The “circadian rhythm” is the “natural tendency of living things” and is that all living things are based around a 24 hour cycle, which influenced largely by the cycles of sun and darkness, day and night. When your cycle is disrupted by changing environments, you can experience an “adverse and conflicting biological and brain wave activity as [your body] attempt to cope to the new cycle”, which results in the symptoms of jetlag such as fatigue and irritability. Bright lights are the “most powerful” way to cause a phase shift, or an advacement or delay in circadian rhythms. Where bright light comes from waking in the morning “makes you wake up earlier” or “phase advance” and where light around the time you sleep, “makes you wake up later” which is known as “phase delay”.
According to the ASA “west to east [coast] travel is considered the more adverse than vise versa, [because] it pushes the cycle forward rather than back”. Although it is important to note that Jet lag affects each person differently, where some experience it for only a day between time zones, where other can have a more severe case. “Whether circadian rhythms align with the environment is determined by factors such as exercise, melatonin, and light,” says the Scientific American.

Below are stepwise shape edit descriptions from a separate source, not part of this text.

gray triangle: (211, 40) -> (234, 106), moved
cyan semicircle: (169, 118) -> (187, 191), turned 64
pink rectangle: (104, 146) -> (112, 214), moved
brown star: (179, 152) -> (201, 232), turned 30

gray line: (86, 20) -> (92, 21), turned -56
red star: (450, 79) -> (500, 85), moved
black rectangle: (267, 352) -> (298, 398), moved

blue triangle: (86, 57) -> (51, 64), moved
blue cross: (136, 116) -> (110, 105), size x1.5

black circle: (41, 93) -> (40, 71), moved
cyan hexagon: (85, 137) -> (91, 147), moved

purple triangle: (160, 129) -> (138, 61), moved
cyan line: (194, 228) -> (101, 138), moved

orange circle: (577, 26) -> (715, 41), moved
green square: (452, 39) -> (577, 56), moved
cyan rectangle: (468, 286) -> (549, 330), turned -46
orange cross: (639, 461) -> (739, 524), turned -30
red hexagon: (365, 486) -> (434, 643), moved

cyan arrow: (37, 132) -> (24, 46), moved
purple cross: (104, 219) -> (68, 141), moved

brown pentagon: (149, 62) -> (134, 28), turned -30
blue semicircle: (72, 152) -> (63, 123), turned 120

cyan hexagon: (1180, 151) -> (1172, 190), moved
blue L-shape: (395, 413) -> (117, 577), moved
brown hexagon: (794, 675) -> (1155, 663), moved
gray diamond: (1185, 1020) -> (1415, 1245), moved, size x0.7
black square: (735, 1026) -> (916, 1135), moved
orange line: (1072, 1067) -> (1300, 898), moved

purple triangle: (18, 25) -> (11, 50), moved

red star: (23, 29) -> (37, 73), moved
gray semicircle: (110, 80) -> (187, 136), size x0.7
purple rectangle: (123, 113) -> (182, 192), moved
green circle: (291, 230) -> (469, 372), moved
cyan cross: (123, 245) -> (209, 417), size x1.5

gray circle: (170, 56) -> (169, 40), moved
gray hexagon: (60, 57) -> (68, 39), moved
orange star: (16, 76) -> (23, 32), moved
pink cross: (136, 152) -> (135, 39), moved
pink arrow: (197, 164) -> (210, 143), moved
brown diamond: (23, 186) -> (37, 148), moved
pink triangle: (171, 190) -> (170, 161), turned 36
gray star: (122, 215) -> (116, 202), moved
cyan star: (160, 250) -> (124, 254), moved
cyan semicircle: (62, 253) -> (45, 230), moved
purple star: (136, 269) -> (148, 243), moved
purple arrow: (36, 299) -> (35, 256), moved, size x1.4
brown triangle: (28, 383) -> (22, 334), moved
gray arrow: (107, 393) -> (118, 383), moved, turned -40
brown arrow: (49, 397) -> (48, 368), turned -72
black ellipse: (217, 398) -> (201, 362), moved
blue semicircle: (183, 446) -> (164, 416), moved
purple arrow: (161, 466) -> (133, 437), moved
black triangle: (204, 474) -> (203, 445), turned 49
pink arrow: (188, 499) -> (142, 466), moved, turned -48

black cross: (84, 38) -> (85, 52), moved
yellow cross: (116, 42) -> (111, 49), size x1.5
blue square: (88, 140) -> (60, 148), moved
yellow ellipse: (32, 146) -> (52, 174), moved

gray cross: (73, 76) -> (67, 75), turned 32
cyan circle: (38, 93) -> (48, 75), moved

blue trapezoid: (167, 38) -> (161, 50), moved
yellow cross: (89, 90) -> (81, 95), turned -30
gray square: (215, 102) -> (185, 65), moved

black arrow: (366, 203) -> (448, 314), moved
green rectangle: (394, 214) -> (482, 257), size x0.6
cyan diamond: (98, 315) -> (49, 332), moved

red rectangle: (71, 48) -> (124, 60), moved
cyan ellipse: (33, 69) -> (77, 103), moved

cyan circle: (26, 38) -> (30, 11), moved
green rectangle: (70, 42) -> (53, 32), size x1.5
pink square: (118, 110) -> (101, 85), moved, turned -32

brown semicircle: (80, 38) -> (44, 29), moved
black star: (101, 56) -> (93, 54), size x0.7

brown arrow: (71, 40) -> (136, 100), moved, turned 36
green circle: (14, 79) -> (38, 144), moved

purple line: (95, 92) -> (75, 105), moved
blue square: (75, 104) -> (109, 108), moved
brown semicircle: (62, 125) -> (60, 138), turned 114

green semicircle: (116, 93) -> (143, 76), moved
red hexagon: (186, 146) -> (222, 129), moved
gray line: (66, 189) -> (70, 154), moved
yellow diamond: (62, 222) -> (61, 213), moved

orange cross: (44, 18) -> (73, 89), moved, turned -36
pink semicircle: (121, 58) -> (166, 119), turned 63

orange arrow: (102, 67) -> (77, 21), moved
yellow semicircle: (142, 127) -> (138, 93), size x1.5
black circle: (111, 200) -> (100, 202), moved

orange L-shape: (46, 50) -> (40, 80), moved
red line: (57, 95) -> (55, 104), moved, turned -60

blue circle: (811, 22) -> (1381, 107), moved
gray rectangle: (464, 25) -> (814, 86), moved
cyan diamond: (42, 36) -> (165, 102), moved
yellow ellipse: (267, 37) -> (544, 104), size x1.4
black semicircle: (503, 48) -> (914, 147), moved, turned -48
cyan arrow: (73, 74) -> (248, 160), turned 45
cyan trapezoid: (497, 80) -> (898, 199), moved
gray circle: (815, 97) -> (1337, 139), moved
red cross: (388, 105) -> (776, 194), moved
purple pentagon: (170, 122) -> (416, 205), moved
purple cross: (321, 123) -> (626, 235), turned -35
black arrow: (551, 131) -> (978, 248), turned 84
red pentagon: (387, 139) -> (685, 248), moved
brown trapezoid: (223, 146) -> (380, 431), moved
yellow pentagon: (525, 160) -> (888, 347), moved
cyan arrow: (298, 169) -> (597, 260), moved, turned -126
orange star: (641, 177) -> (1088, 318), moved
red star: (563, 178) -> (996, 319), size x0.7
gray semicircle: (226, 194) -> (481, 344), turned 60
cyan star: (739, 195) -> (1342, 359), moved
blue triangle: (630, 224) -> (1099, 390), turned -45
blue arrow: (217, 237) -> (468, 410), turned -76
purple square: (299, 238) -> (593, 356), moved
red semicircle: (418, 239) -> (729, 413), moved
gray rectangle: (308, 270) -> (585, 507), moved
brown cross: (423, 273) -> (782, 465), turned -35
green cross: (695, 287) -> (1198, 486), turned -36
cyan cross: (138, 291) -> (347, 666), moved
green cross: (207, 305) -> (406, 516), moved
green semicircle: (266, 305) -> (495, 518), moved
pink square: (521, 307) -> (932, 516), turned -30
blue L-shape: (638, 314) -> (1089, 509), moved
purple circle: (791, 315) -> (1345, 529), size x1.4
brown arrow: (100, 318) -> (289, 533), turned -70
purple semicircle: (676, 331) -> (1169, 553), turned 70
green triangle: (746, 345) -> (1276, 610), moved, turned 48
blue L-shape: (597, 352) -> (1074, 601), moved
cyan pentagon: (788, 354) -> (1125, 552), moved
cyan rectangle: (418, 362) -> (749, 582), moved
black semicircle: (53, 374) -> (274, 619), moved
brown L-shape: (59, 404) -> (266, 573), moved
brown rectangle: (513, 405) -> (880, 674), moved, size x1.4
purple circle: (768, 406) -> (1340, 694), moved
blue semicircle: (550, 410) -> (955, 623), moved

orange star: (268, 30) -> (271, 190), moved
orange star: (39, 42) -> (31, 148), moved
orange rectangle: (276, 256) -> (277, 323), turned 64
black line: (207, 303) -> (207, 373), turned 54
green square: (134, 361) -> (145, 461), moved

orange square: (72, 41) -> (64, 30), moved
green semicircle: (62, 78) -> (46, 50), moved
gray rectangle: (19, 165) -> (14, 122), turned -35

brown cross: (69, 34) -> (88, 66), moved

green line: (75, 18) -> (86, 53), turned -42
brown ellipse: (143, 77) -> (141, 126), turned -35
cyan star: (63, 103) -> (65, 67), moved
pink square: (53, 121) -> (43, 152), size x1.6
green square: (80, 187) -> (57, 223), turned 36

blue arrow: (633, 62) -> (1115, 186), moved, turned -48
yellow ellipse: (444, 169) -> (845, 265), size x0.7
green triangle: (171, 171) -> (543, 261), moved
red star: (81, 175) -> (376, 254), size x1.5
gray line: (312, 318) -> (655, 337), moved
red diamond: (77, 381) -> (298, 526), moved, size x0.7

A study conducted by Helen Burgess of the Rush University Medical Center in Chicago, looked at how to prevent jet lag by departing before phase shifting or leaving for another time zone before you shift in your cycle. The findings of the observational study where that “After three days of light exposure in the morning, the participants’ circadian rhythms shifted by an average of 2.1 hours”. This means that they would be adjusted to the time zones well by two days earlier than predicted, because they were “seeking and avoiding light at the right times” which allowed them to reduce their jet lag as they moved between time zones.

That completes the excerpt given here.